As EV owners and supporters, we wish to provide the following principles for your consideration in the development of our State’s broad EV charging infrastructure plan and in the specific deployment of National Electric Vehicle Infrastructure Formula Program funds available from the Bipartisan Infrastructure Law:

  • EV charging is an inherently competitive and innovative market and Indiana’s plan for deploying these valuable public funds should foster an environment that enables and incentivizes continued innovation in the future as the marketplace and technologies continue to develop.
  • We support the guidelines for EV charging criteria outlined for alternative fuel corridors as proposed by the Federal Highway Administration. To ensure the EV charging stations supported by these public funds are best located for public use, we suggest the following additional criteria for ideal placement:
    • Charging locations should have adequate space and the underlying infrastructure to meet future demand by adding capacity and / or adopting new technologies as EV charging evolves and the EV market continues to grow.
    • All locations should be safe, well-lit, and include safe walking paths to nearby shops, restaurants, and other amenities, including clean and well maintained 24/7 restrooms large enough to accommodate extra traffic from EV owners.
  • Charging infrastructure should be distributed widely and early investments especially should be placed strategically to ensure that all communities have equal access. Prioritizing planned corridors for early investments should be balanced with clear plans designed to meet the needs of underserved communities in both urban and rural settings.
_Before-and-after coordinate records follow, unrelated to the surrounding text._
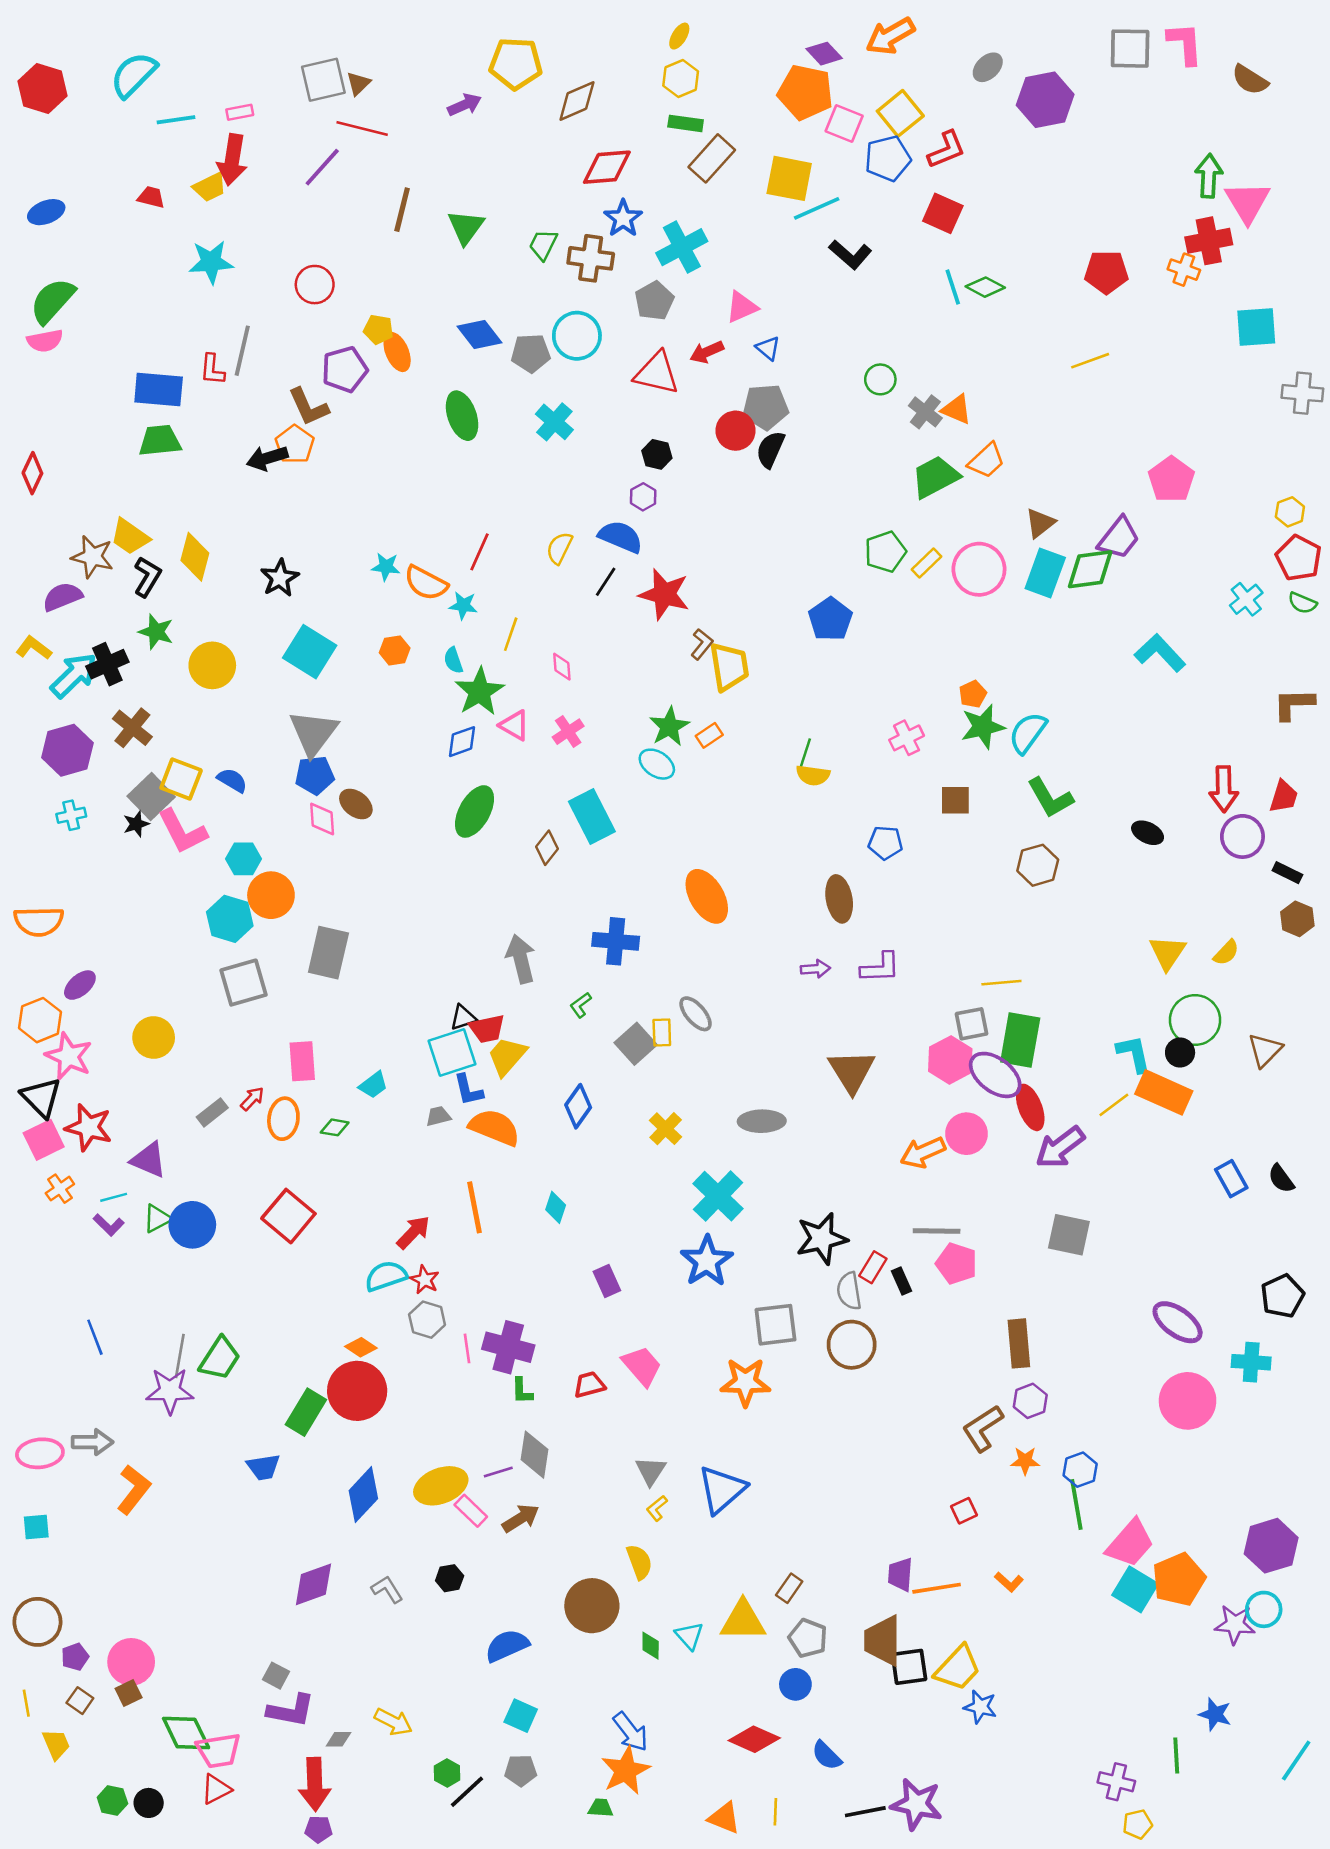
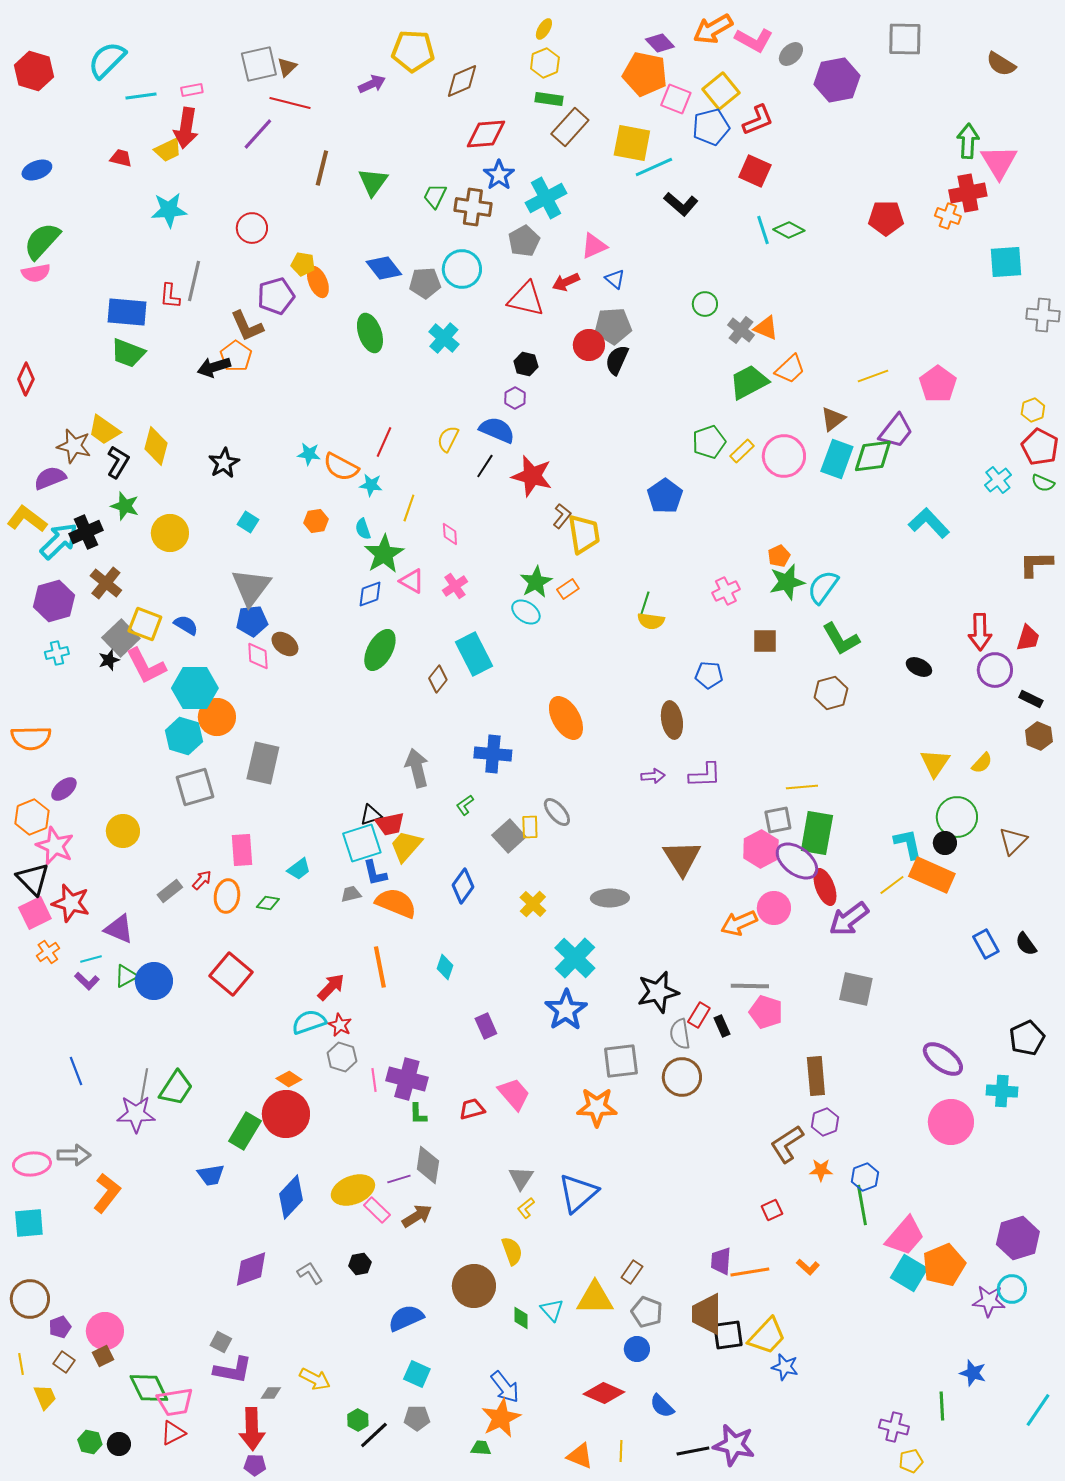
pink L-shape: (1185, 44) -> (754, 40), moved, turned 123
yellow line: (1090, 361) -> (873, 376), moved
green trapezoid: (160, 441) -> (128, 353), turned -153
yellow L-shape: (34, 648) -> (27, 519), size x1.4
cyan square: (310, 652) -> (248, 522), size x0.5
cyan hexagon: (244, 859) -> (195, 688), size x1.6
cyan square: (36, 1527) -> (29, 1223), size x1.4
  • Public dollars should only go to infrastructure providers whose networks can cooperate and be accessible to other companies’ networks, ideally those whose networks use the “Open Charge Point Protocol” standards.
  • Open payment systems should be required so that a consumer can use a common credit card reader that accepts all payment cards, an agreement to accept another company’s payment card, or a similar solution.
  • Charging costs at public stations should be reasonable, transparent, and available in per kWh terms.
  • Charging companies and systems should be required to share real-time information about the location of chargers, their availability, and price terms. The public should be able to access this information easily and conveniently.
  • Charging station uptime and reliability are critical to the success of the network and should be incentivized. Reliability targets should be set to a high but achievable level, based on what the top performing charging providers, including Tesla, have achieved in the past.
  • Charging infrastructure deployment plans should support the use of distributed solar, energy efficiency, and other non-wires alternatives such as battery storage co-located with EV charging infrastructure to minimize overall costs and reduce system-wide burdens from increased electricity demand.
  • INDOT and other regulators (including the Indiana Utility Regulatory Commission) should ensure that federal dollars be utilized for EV charger-related power grid upgrades rather than allowing utilities to raise electricity rates on general customers for these purposes.

Thank you again for the opportunity to provide public input into this critical process for planning Indiana’s transportation future. We look forward to further participation in the public input process as appropriate.